Подполковник юстиции Омаханов рассказал всю историю со своим смартфоном и пистолетом. Не забыл он упомянуть и о том, как Рамазан незаметно вышел через заднюю дверь автобуса, вовремя оказался за его спиной и приставил к шее пистолетный ствол. Старший следователь по особо важным делам признал себя виновным в том, что Магомедгаджи именно с его подачи устроил в автобусе стрельбу по пассажирам.

Капитан Одуванчиков заметил, что сделать это Манапу Мансуровичу было особенно нелегко. Ведь он по сути дела выступил то ли провокатором, то ли инициатором расстрела пассажиров автобуса. Даже тот факт, что он вытащил пистолет, желая остановить брата, никак не повлиял на то, что произошло несколькими минутами позднее. Оба офицера спецназа посматривали на подполковника Омаханова с заметным осуждением, но вслух никто ничего не сказал. Оба понимали ситуацию, знали, каково человеку приходится, когда на тебя несколько стволов наставлено.

– Теперь направо сверни, – сказал подполковник юстиции водителю.

Глава 6

Автоколонна, возглавляемая микроавтобусом, выехала на проселочную, хорошо укатанную грунтовую дорогу и дальше покатилась быстрее. Скоро машины миновали еще один поселок с собственной автостанцией, чуть позже без остановки проехали мимо автозаправки.

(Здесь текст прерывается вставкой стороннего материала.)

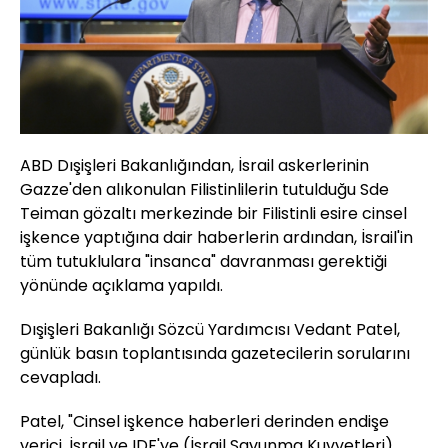
ABD Dışişleri Bakanlığından, İsrail askerlerinin
Gazze'den alıkonulan Filistinlilerin tutulduğu Sde
Teiman gözaltı merkezinde bir Filistinli esire cinsel
işkence yaptığına dair haberlerin ardından, İsrail'in
tüm tutuklulara "insanca" davranması gerektiği
yönünde açıklama yapıldı.
Dışişleri Bakanlığı Sözcü Yardımcısı Vedant Patel,
günlük basın toplantısında gazetecilerin sorularını
cevapladı.
Patel, "Cinsel işkence haberleri derinden endişe
verici. İsrail ve IDF'ye (İsrail Savunma Kuvvetleri)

Еще через некоторое время водитель микроавтобуса в форме полицейского сержанта сообщил своим пассажирам:

– Подъезжаем. Вон автобус стоит, рядом с ним машины, вертолет МЧС в стороне.

Рядом с «Икарусом» стояли микроавтобус районного отделения следственного управления и «уазик» с символикой полиции. Был там и еще один микроавтобус, который, судя по надписи на борту, принадлежал республиканской телекомпании. Вертолет МИ-8 пристроился на дороге, чуть дальше, занял своим массивным телом едва ли не весь утрамбованный дорожный карман, чтобы не задевать лопастями винта автомобильный транспорт и не перегораживать саму грунтовку.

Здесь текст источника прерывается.